(Your goal) Check every line of the material below, and show those that contain "tiêu".

(Material provided)
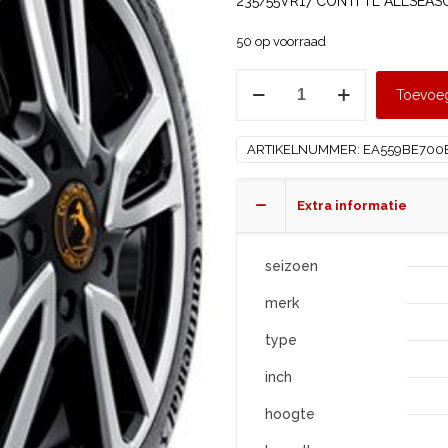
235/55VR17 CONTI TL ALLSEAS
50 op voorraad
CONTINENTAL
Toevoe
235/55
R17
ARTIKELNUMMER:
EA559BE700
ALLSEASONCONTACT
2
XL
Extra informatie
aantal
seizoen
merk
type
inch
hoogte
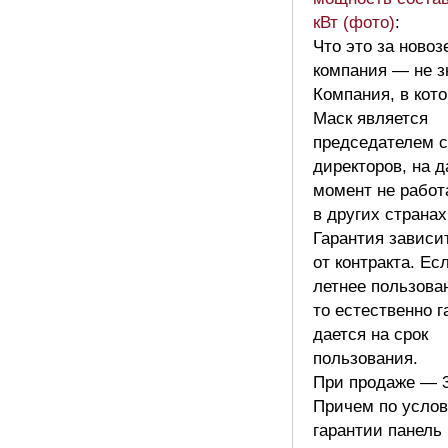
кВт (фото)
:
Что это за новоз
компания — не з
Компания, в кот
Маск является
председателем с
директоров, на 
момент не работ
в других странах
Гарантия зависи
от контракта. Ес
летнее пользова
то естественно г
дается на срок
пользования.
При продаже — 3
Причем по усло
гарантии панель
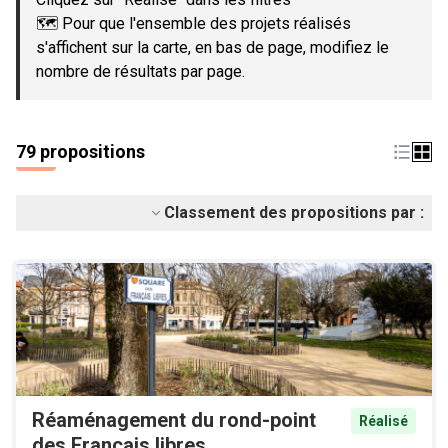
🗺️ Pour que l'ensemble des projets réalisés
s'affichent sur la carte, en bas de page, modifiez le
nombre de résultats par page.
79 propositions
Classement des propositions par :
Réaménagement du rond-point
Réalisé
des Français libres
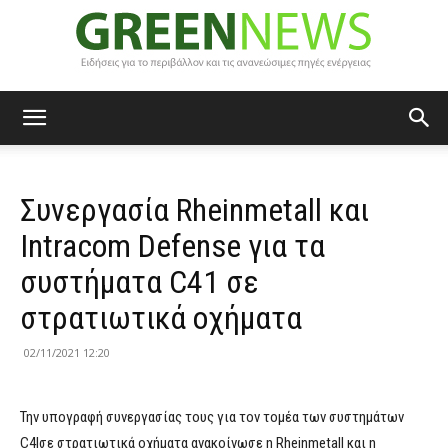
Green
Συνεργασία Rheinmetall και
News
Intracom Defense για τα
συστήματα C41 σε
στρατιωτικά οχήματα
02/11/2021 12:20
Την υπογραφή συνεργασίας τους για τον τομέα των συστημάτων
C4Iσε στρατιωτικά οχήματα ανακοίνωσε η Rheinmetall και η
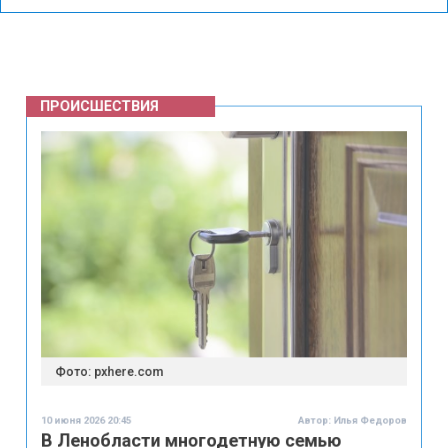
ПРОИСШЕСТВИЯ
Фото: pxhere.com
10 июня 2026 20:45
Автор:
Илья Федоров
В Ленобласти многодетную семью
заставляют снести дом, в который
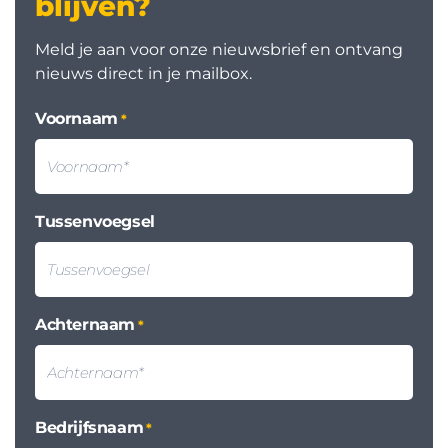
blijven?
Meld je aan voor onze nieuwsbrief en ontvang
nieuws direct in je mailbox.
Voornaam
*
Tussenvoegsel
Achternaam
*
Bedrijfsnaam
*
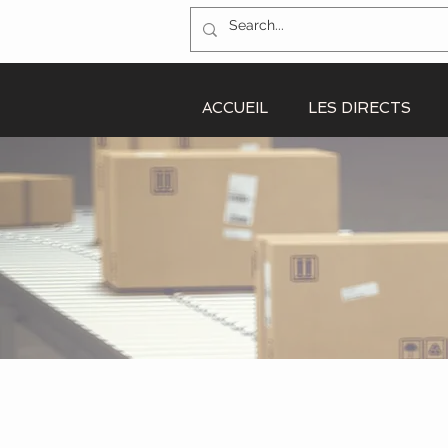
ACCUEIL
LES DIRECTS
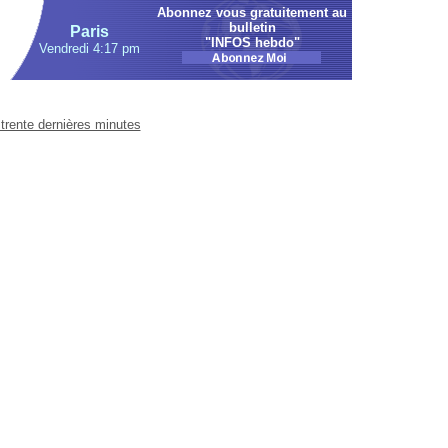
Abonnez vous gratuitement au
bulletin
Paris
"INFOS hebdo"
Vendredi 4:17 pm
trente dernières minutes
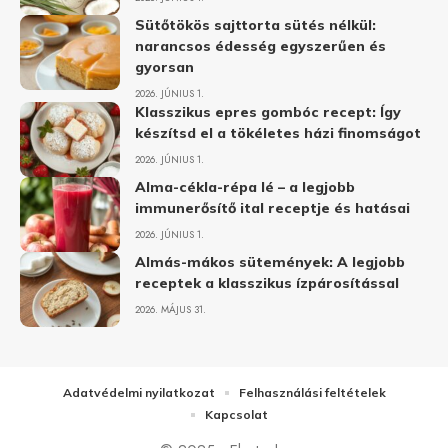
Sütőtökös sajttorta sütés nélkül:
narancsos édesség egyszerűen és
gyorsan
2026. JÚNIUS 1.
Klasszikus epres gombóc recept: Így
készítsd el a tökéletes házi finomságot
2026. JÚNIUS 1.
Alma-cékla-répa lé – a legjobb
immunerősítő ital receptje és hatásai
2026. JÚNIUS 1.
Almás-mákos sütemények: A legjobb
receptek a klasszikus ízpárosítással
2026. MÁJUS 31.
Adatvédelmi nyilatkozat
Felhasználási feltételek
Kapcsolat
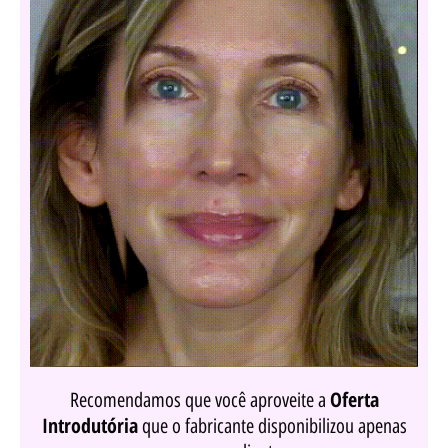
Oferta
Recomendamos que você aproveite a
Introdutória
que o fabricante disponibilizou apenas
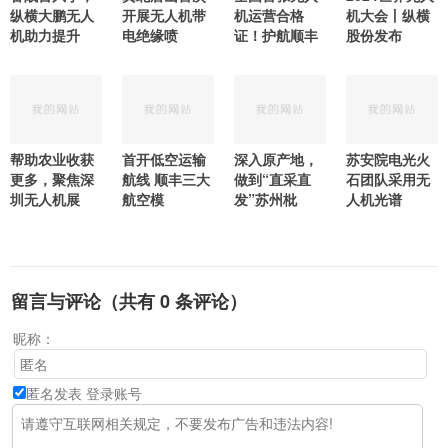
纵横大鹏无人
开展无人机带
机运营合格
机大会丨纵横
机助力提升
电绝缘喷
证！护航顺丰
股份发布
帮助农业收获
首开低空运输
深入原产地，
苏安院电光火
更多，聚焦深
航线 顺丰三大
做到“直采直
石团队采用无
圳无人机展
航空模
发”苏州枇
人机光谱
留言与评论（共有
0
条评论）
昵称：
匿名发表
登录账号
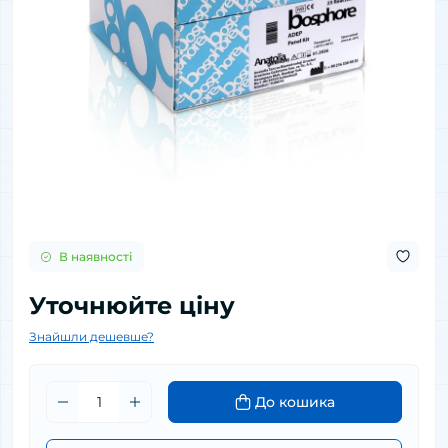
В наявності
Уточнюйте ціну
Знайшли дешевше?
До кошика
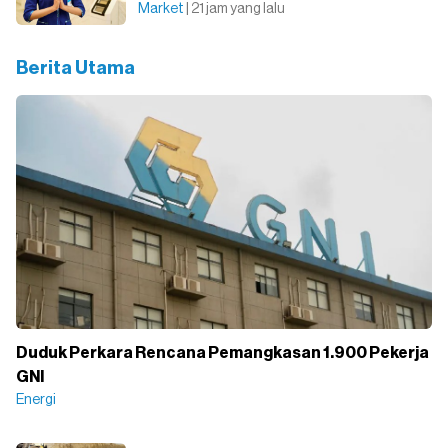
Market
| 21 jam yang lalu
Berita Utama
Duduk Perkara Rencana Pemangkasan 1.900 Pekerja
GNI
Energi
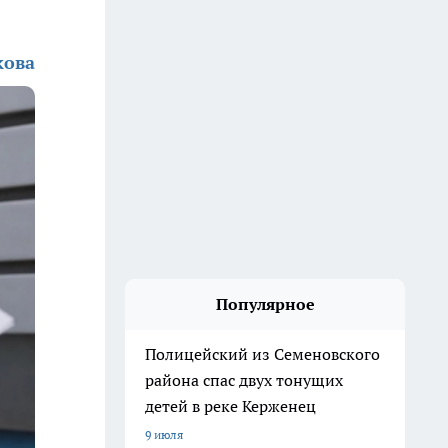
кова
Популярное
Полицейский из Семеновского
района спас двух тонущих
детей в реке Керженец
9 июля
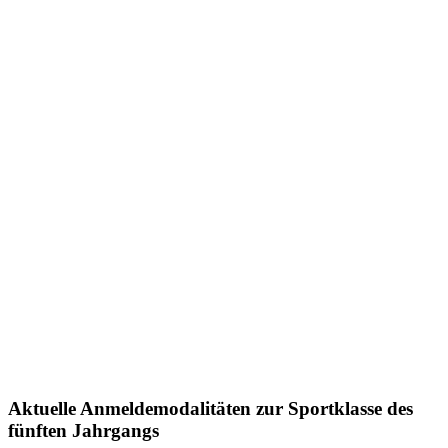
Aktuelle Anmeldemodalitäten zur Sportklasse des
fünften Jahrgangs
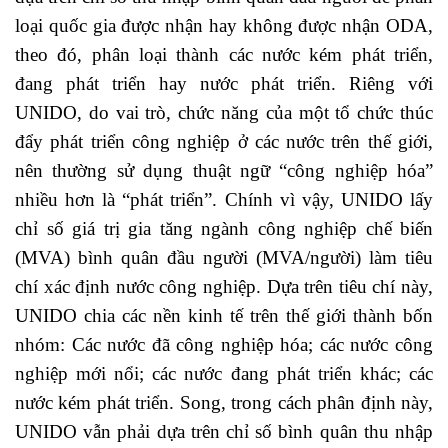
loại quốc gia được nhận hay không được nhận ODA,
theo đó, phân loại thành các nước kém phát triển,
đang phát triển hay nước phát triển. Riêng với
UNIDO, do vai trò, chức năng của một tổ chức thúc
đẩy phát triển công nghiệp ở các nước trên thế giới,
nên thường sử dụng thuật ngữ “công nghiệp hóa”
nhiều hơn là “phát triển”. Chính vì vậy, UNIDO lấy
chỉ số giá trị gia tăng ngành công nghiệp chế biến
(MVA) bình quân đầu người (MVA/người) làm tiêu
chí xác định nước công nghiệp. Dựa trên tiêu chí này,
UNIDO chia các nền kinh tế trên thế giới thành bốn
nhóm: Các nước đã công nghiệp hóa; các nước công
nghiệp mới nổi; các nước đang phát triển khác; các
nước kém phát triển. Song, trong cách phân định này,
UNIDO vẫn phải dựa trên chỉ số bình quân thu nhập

(Task response)
(MVA) bình quân đầu người (MVA/người) làm tiêu
chí xác định nước công nghiệp. Dựa trên tiêu chí này,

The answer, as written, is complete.